- **Task**: Find the line containing "les infidèles.". Retype it and every later line of the records exactly, leaving out pictures.

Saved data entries

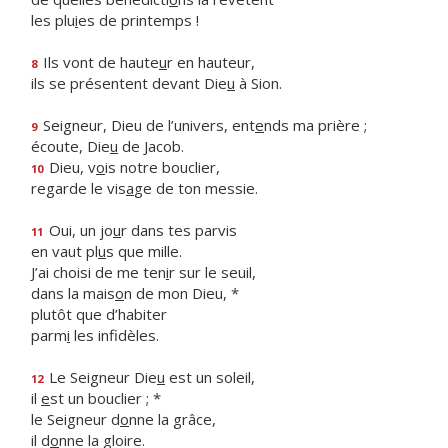
les plu
i
es de printemps !
Ils vont de haute
u
r en hauteur,
8
ils se présentent devant Die
u
à Sion.
Seigneur, Dieu de l’univers, ent
e
nds ma prière ;
9
écoute, Die
u
de Jacob.
Dieu, v
o
is notre bouclier,
10
regarde le vis
a
ge de ton messie.
Oui, un jo
u
r dans tes parvis
11
en vaut pl
u
s que mille.
J’ai choisi de me ten
i
r sur le seuil,
dans la mais
o
n de mon Dieu, *
plutôt que d’habiter
parm
i
les infidèles.
Le Seigneur Die
u
est un soleil,
12
il
e
st un bouclier ; *
le Seigneur d
o
nne la grâce,
il d
o
nne la gloire.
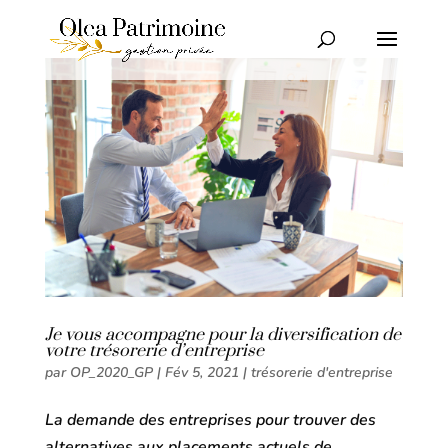
Je vous accompagne pour la diversification de
votre trésorerie d’entreprise
par
OP_2020_GP
|
Fév 5, 2021
|
trésorerie d'entreprise
La demande des entreprises pour trouver des
alternatives aux placements actuels de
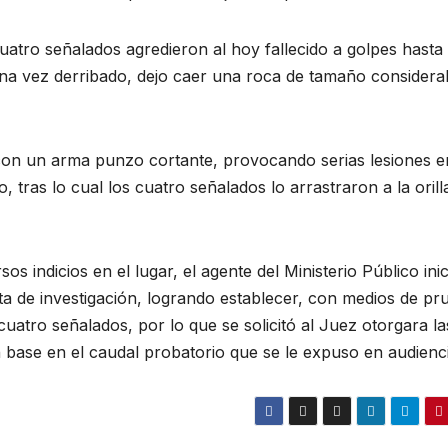
atro señalados agredieron al hoy fallecido a golpes hasta
 una vez derribado, dejo caer una roca de tamaño considera
con un arma punzo cortante, provocando serias lesiones e
o, tras lo cual los cuatro señalados lo arrastraron a la orill
s indicios en el lugar, el agente del Ministerio Público inic
ta de investigación, logrando establecer, con medios de pr
cuatro señalados, por lo que se solicitó al Juez otorgara la
 base en el caudal probatorio que se le expuso en audienci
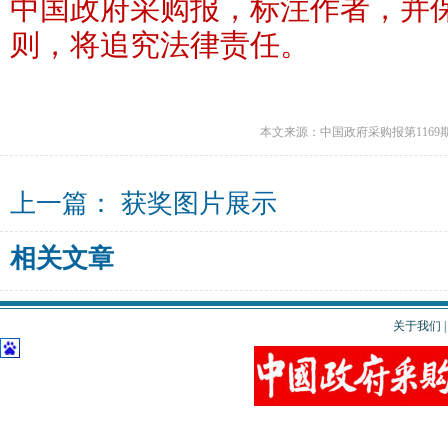
中国政府采购报，标注作者，并
则，将追究法律责任。
本文来源：中国政府采购报第1169
上一篇：
获奖图片展示
相关文章
关于我们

- **Answer area**:
les infidèles.
Le Seigneur Die
u
est un soleil,
12
il
e
st un bouclier ; *
le Seigneur d
o
nne la grâce,
il d
o
nne la gloire.
Je vous accompagne pour la diversification de
votre trésorerie d’entreprise
par
OP_2020_GP
|
Fév 5, 2021
|
trésorerie d'entreprise
La demande des entreprises pour trouver des
alternatives aux placements actuels de
atro señalados agredieron al hoy fallecido a golpes hasta
 una vez derribado, dejo caer una roca de tamaño considera
con un arma punzo cortante, provocando serias lesiones e
o, tras lo cual los cuatro señalados lo arrastraron a la orill
s indicios en el lugar, el agente del Ministerio Público inic
ta de investigación, logrando establecer, con medios de pr
cuatro señalados, por lo que se solicitó al Juez otorgara la
 base en el caudal probatorio que se le expuso en audienci
中国政府采购报，标注作者，并
则，将追究法律责任。
本文来源：中国政府采购报第1169
上一篇：
获奖图片展示
相关文章
关于我们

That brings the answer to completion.